Source records
== == ==

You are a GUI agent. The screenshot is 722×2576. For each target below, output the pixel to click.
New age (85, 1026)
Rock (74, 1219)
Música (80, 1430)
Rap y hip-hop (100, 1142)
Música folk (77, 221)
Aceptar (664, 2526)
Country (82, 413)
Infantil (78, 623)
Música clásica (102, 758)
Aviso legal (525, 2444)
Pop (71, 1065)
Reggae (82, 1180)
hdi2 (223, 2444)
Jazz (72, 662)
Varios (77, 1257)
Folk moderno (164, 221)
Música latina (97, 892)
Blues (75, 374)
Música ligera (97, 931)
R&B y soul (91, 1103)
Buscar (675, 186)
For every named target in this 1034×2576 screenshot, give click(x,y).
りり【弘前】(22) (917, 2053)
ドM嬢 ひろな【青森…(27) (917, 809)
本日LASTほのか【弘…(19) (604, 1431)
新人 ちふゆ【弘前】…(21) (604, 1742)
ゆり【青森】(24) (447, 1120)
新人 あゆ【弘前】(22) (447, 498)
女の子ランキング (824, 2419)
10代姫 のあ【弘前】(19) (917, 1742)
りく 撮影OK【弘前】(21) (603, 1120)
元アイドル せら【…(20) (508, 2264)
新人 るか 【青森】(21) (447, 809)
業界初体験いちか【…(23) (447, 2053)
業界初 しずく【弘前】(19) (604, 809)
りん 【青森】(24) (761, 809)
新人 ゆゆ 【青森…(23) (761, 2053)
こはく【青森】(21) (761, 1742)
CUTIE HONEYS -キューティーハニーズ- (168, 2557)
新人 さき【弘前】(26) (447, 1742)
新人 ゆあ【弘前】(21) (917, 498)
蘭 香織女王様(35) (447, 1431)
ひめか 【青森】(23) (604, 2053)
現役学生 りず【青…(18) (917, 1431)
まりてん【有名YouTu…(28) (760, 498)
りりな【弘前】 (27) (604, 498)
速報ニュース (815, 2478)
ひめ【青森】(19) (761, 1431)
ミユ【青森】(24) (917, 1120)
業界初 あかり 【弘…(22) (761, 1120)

== == ==

> Task directions
Start with the first line of the data and print every line exactly. The line containing "りん 【青森】(24) (761, 809)" is the last one to include.

> Written reply
You are a GUI agent. The screenshot is 722×2576. For each target below, output the pixel to click.
New age (85, 1026)
Rock (74, 1219)
Música (80, 1430)
Rap y hip-hop (100, 1142)
Música folk (77, 221)
Aceptar (664, 2526)
Country (82, 413)
Infantil (78, 623)
Música clásica (102, 758)
Aviso legal (525, 2444)
Pop (71, 1065)
Reggae (82, 1180)
hdi2 (223, 2444)
Jazz (72, 662)
Varios (77, 1257)
Folk moderno (164, 221)
Música latina (97, 892)
Blues (75, 374)
Música ligera (97, 931)
R&B y soul (91, 1103)
Buscar (675, 186)
For every named target in this 1034×2576 screenshot, give click(x,y).
りり【弘前】(22) (917, 2053)
ドM嬢 ひろな【青森…(27) (917, 809)
本日LASTほのか【弘…(19) (604, 1431)
新人 ちふゆ【弘前】…(21) (604, 1742)
ゆり【青森】(24) (447, 1120)
新人 あゆ【弘前】(22) (447, 498)
女の子ランキング (824, 2419)
10代姫 のあ【弘前】(19) (917, 1742)
りく 撮影OK【弘前】(21) (603, 1120)
元アイドル せら【…(20) (508, 2264)
新人 るか 【青森】(21) (447, 809)
業界初体験いちか【…(23) (447, 2053)
業界初 しずく【弘前】(19) (604, 809)
りん 【青森】(24) (761, 809)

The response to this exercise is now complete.